In Part Three Vlach turns to the New Testament demonstrating that the kingdom continues to be the primary theme (pp. 255-266). He begins this section by affirming that the New Testament authors defend the literal expectation of the Old Testament prophets and do not try to transcend or redefine what they wrote (p. 255). As such, “The NT continue[s] the kingdom storyline” (p. 255). Matthew, with its detail concern about the kingdom, is worthy of the 13 chapters Vlach devotes to it. These chapters, in this reviewer’s opinion, is the heart of the book and a most helpful study. Valuable exegesis of the Sermon on the Mount, the kingdom parables and the Olivet Discourse found in Matthew 13, are just some of the important content found in this section. When Vlach turns to the remainder of the New Testament he finds that, while the kingdom is not mentioned as often, it always frames the discussion. In Acts the author sees, with McClain, a second offer of the kingdom to the Jews in Acts 3:17-26 (pp. 413-421), an offer they once again reject. In the epistles of Paul there are only 14 references to the kingdom compared to 121 in the Synoptics and, even when it is referenced, Paul never defines it (p. 431). Still the kingdom never fades from the scene. Vlach devotes a chapter each to Paul’s epistles and the book of Hebrews, three chapters to the Revelation and a short chapter summarizing the NT teachings on the kingdom.
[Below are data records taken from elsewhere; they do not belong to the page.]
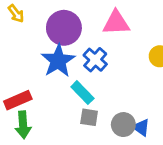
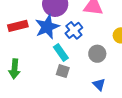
red rectangle: (18, 100) -> (18, 26), moved
gray circle: (123, 125) -> (97, 54), moved

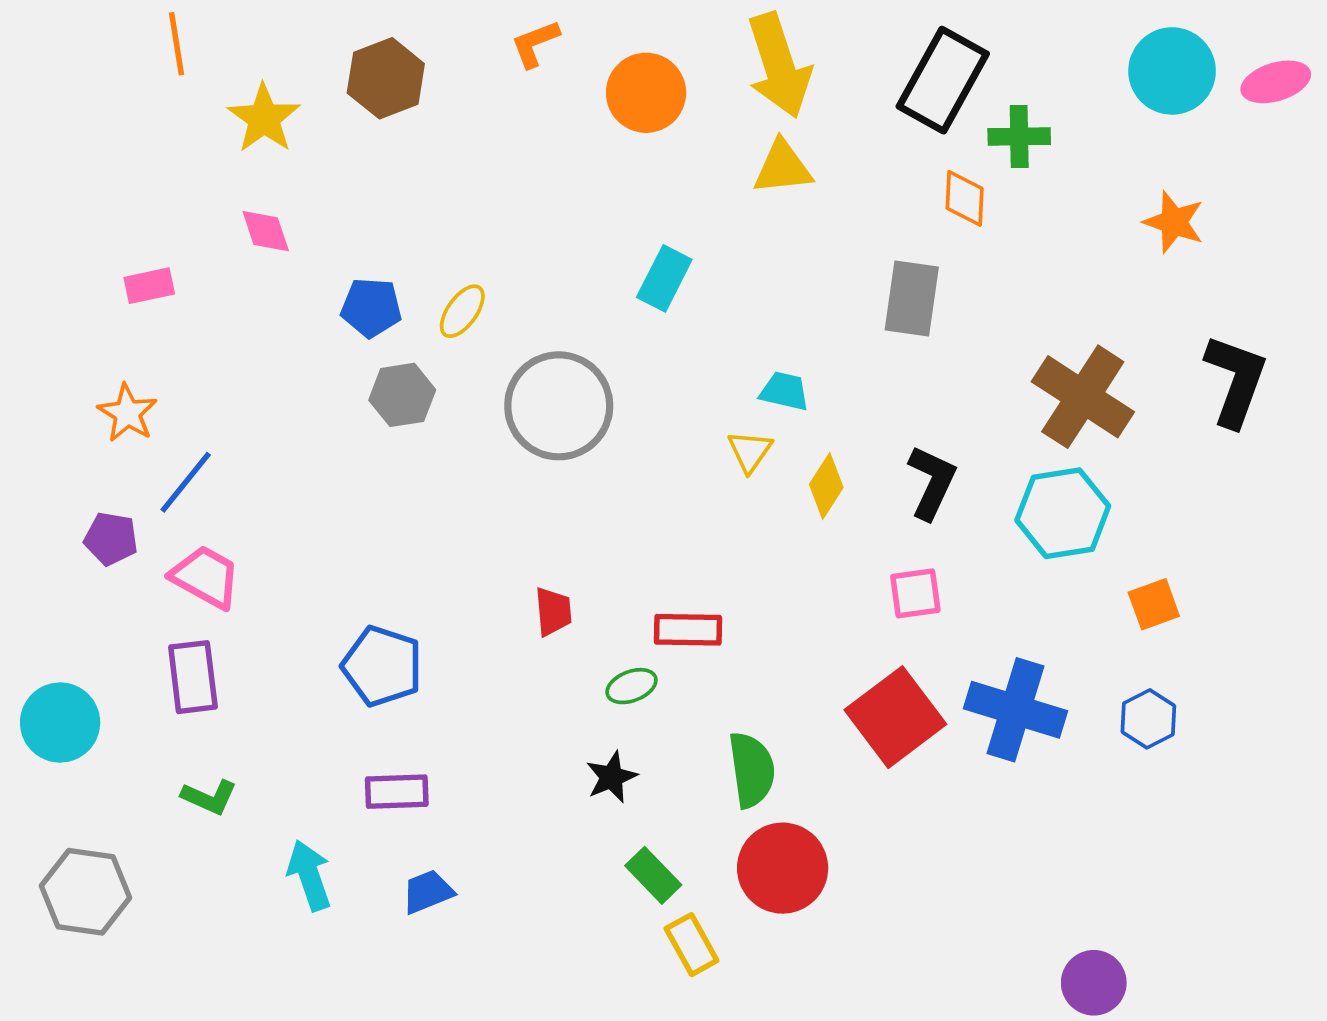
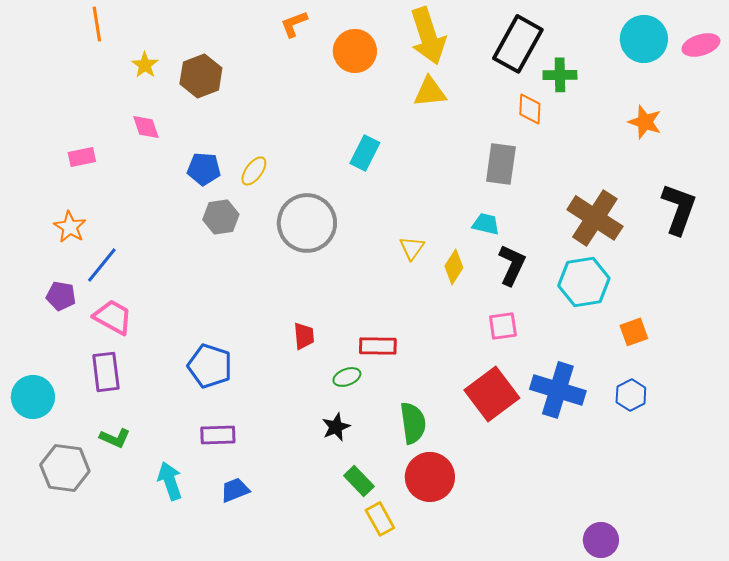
brown hexagon: (386, 78) -> (201, 76), moved
yellow star: (264, 118) -> (145, 65), size x0.7
cyan trapezoid: (784, 391) -> (486, 224), moved
gray hexagon: (86, 892) -> (65, 468), moved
Part Four handles some of the more difficult theological issues related to the kingdom including reasons a Millennial kingdom is necessary (pp. 551-567), and Augustine’s view that the kingdom is spiritual, which has dominated and still dominates the kingdom related theology of much of the church (pp. 563-567). Chapter 38 traces the issues of the “already/not yet” construct. Known also as inaugurated eschatology, it is embraced by many evangelicals who believe Jesus inaugurated His kingdom at His first coming, so that the kingdom, to a certain extent, is present on earth today, but awaits complete fulfillment at His return. The author gives detailed attention to this subject showing that certain aspects of the Davidic Covenant are in place during the church age, but fully rejecting that Christ inaugurated the kingdom or sits on David’s throne today.
He Will Reign Forever is the most thorough, up-to-date and useful guide on the kingdom of God of which I am aware. It deserves a wide and careful reading by all who want to understand God’s program for the ages.
Reviewed by Gary E. Gilley, Pastor-teacher at Southern View Chapel.